What we have shown in Ny Teknik is that the simplest possible model, the 100 years old susceptible-infectious-removed (SIR) model, can fit Swedish mortality data very well. The figure below shows actual data (running average over one week) together with the simplest possible SIR model (red line). The fit has a standard deviation (estimated by the square root of the loss function in the table below) of 6 deaths per day. By also including two change points at which the spread rate is allowed to change, an even better fit is obtained (standard deviation 2.5 deaths per day).
The possible gain of increasing model complexity beyond that of the SIR model needs to be weighed by the risk of overfitting, that may lead to increased sensitivity and decreased robustness.
There are in total 4 plus 2n parameters in the estimated model, including the change points where the dynamics in the time series change. The two cases of no change point and two change points are compared below.

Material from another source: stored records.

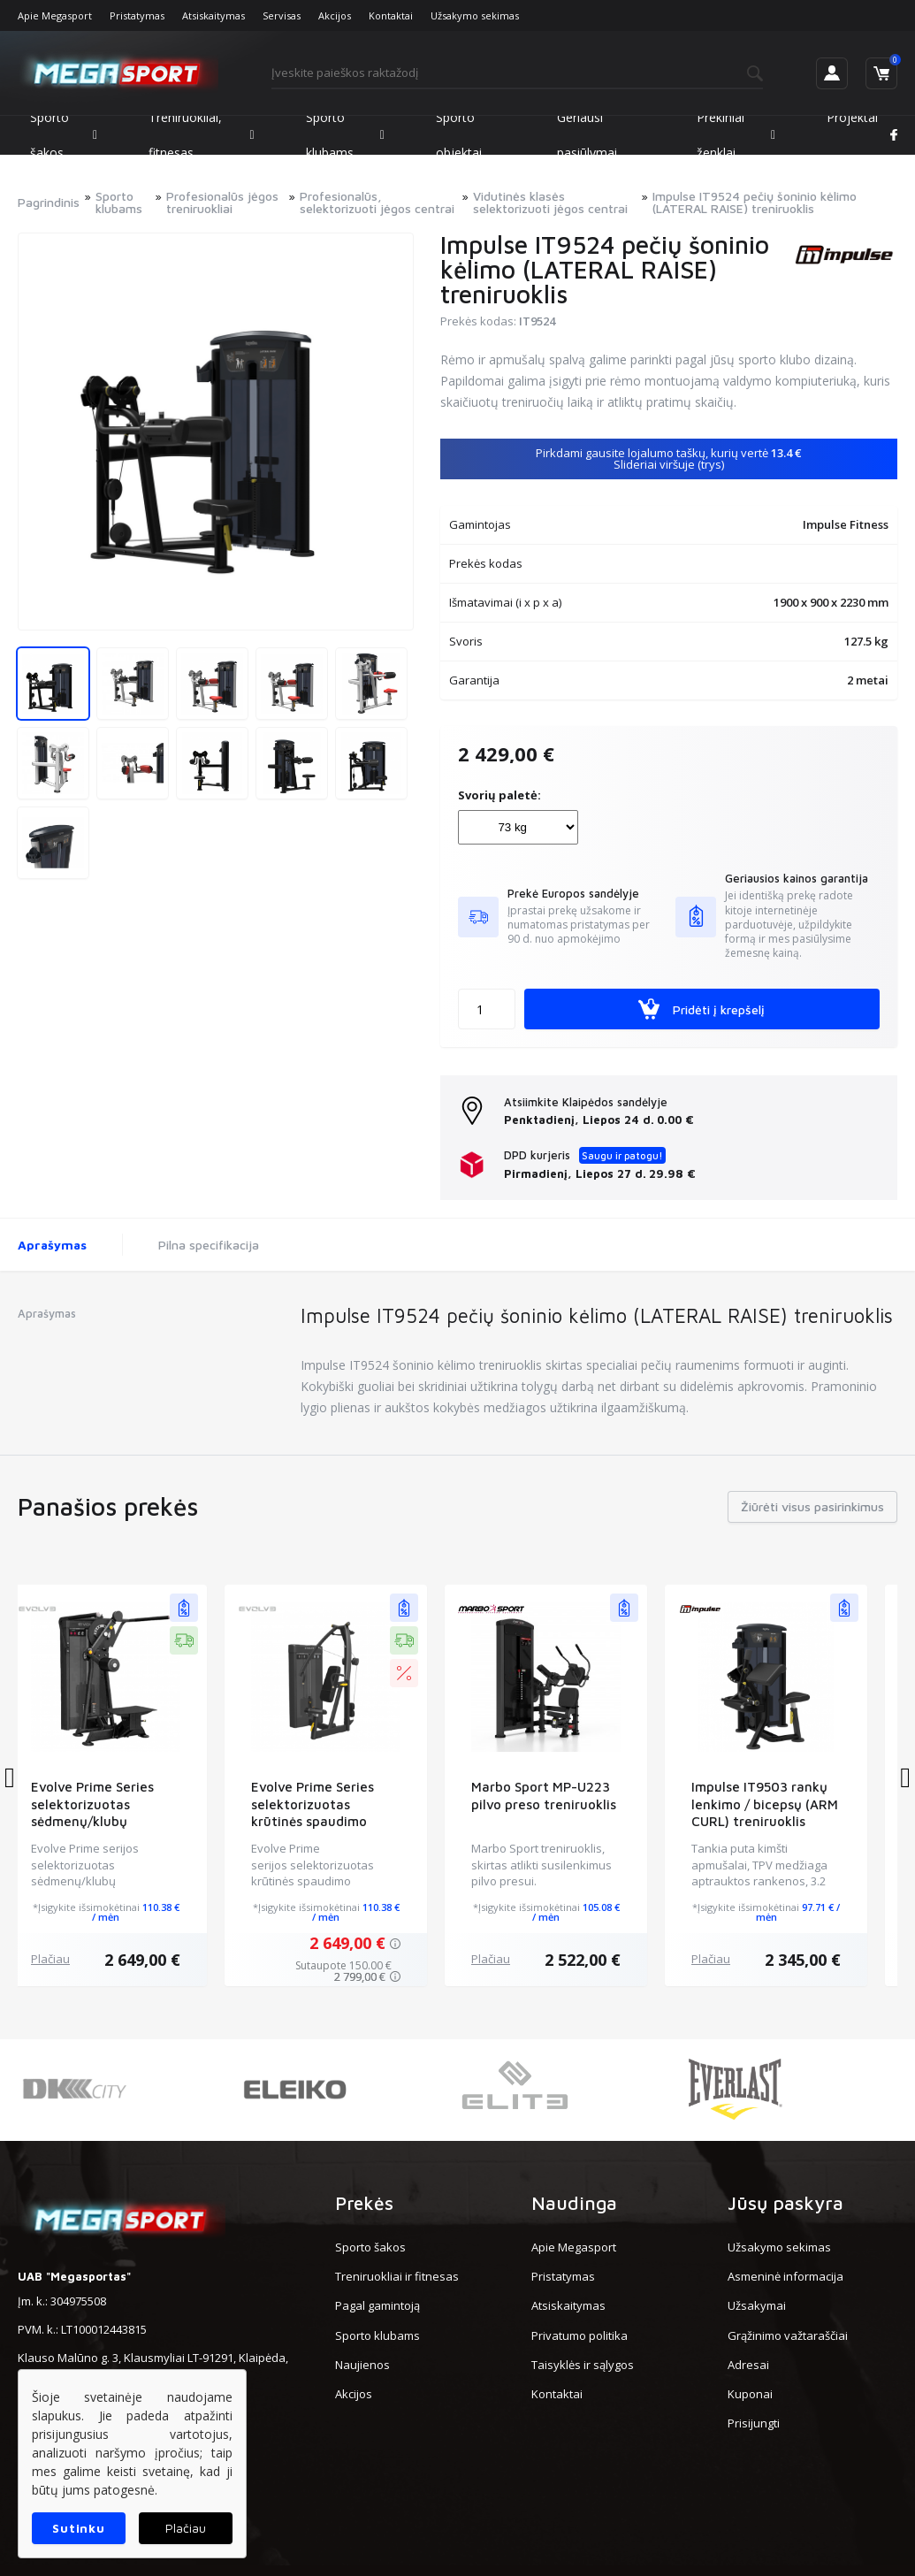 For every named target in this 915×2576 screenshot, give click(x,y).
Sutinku (78, 2527)
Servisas (282, 15)
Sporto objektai (459, 135)
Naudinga (574, 2202)
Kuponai (750, 2394)
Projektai (852, 117)
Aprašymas (52, 1244)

The estimated parameters can be coarsely interpreted in terms of the reproductive number R and the daily rate r. However, this assumes that we are in the initial phase where only a small number of of people have been infected.
Note that the purpose of this model is not to explain what has happened, but merely to show that rather simple models can be used to reproduce the observed mortality curve. This model is in stark contrast to the very complex models with hundreds of parameters that have been published in literature, that are only validated by comparing modeled and observed mortalities. Ockham would clearly have preferred the model above.